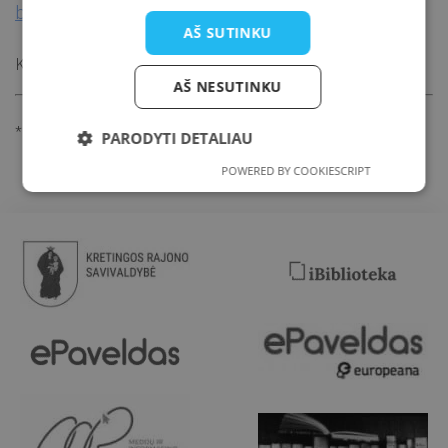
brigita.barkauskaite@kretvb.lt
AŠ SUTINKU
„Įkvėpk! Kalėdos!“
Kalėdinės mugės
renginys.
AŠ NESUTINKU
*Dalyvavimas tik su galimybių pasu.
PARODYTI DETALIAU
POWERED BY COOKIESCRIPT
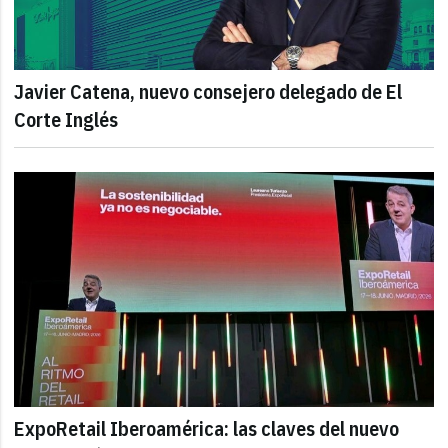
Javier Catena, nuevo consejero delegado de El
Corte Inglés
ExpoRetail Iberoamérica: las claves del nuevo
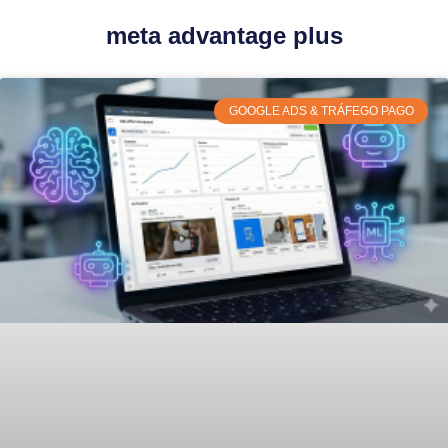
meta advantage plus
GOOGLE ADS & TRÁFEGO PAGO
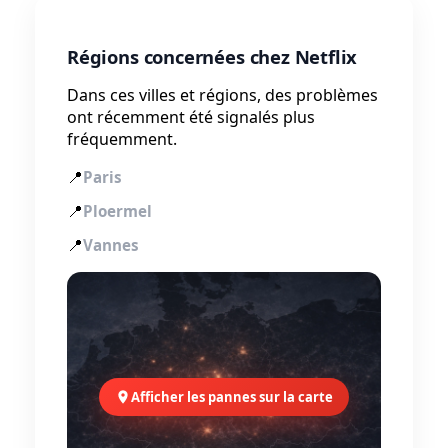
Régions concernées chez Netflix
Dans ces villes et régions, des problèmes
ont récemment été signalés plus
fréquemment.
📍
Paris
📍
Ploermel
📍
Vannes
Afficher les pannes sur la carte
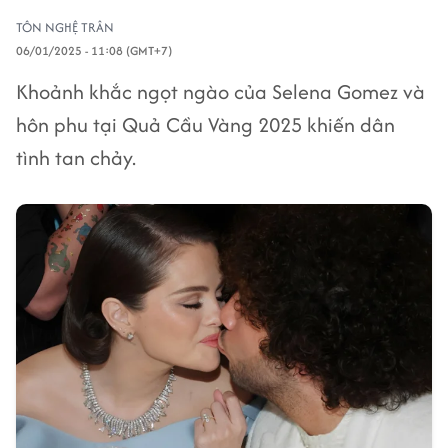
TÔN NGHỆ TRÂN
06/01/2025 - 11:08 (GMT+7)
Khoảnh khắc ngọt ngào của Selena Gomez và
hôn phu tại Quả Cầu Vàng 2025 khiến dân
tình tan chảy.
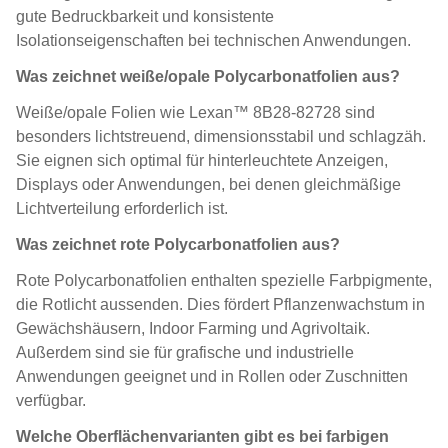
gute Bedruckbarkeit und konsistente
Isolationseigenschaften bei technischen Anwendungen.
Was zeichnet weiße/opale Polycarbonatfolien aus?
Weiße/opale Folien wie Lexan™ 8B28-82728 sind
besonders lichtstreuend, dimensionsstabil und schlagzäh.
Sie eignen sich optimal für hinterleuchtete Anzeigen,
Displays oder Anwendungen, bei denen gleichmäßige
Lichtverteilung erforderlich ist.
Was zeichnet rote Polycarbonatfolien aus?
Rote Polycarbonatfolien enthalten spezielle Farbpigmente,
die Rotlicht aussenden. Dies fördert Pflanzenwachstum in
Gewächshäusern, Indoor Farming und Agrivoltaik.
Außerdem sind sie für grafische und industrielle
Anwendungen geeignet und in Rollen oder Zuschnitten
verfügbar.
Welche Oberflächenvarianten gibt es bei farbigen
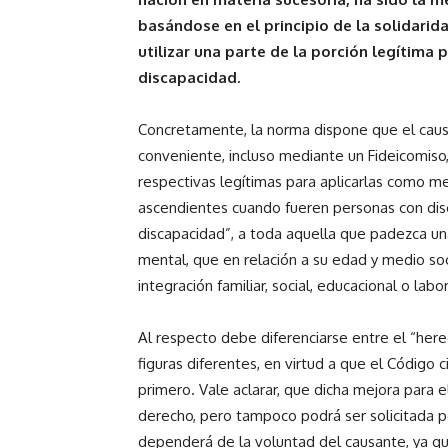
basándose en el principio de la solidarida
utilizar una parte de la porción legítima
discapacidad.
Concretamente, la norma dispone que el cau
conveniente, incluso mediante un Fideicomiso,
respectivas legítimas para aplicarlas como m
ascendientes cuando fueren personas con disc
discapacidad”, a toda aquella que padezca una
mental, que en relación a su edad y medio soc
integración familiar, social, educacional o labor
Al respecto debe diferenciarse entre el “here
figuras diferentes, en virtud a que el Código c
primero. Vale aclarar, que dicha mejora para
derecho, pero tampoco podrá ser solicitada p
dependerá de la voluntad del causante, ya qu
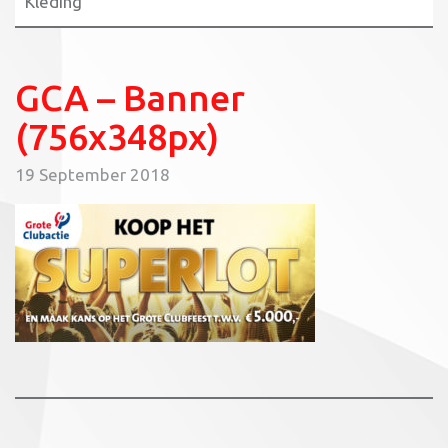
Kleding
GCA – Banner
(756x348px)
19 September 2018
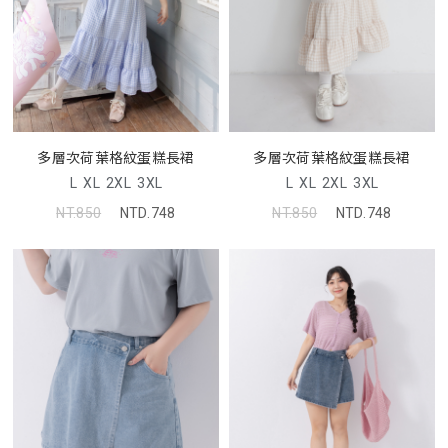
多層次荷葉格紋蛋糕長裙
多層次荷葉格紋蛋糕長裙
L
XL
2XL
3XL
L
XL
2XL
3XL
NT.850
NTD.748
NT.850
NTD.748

◇ ◇ ◇

What is expected » In your copy of the listing above, every line must match exactly and no picture may appear.

Output for this task »
brigita.barkauskaite@kretvb.lt
AŠ SUTINKU
„Įkvėpk! Kalėdos!“
Kalėdinės mugės
renginys.
AŠ NESUTINKU
*Dalyvavimas tik su galimybių pasu.
PARODYTI DETALIAU
POWERED BY COOKIESCRIPT
Javier Catena, nuevo consejero delegado de El
Corte Inglés
ExpoRetail Iberoamérica: las claves del nuevo
meta advantage plus
GOOGLE ADS & TRÁFEGO PAGO
Régions concernées chez Netflix
Dans ces villes et régions, des problèmes
ont récemment été signalés plus
fréquemment.
📍
Paris
📍
Ploermel
📍
Vannes
Afficher les pannes sur la carte
TÔN NGHỆ TRÂN
06/01/2025 - 11:08 (GMT+7)
Khoảnh khắc ngọt ngào của Selena Gomez và
hôn phu tại Quả Cầu Vàng 2025 khiến dân
tình tan chảy.
gute Bedruckbarkeit und konsistente
Isolationseigenschaften bei technischen Anwendungen.
Was zeichnet weiße/opale Polycarbonatfolien aus?
Weiße/opale Folien wie Lexan™ 8B28-82728 sind
besonders lichtstreuend, dimensionsstabil und schlagzäh.
Sie eignen sich optimal für hinterleuchtete Anzeigen,
Displays oder Anwendungen, bei denen gleichmäßige
Lichtverteilung erforderlich ist.
Was zeichnet rote Polycarbonatfolien aus?
Rote Polycarbonatfolien enthalten spezielle Farbpigmente,
die Rotlicht aussenden. Dies fördert Pflanzenwachstum in
Gewächshäusern, Indoor Farming und Agrivoltaik.
Außerdem sind sie für grafische und industrielle
Anwendungen geeignet und in Rollen oder Zuschnitten
verfügbar.
Welche Oberflächenvarianten gibt es bei farbigen
basándose en el principio de la solidarida
utilizar una parte de la porción legítima
discapacidad.
Concretamente, la norma dispone que el cau
conveniente, incluso mediante un Fideicomiso,
respectivas legítimas para aplicarlas como m
ascendientes cuando fueren personas con disc
discapacidad”, a toda aquella que padezca una
mental, que en relación a su edad y medio soc
integración familiar, social, educacional o labor
Al respecto debe diferenciarse entre el “here
figuras diferentes, en virtud a que el Código c
primero. Vale aclarar, que dicha mejora para
derecho, pero tampoco podrá ser solicitada p
dependerá de la voluntad del causante, ya qu
Kleding
GCA – Banner
(756x348px)
19 September 2018
多層次荷葉格紋蛋糕長裙
多層次荷葉格紋蛋糕長裙
L
XL
2XL
3XL
L
XL
2XL
3XL
NT.850
NTD.748
NT.850
NTD.748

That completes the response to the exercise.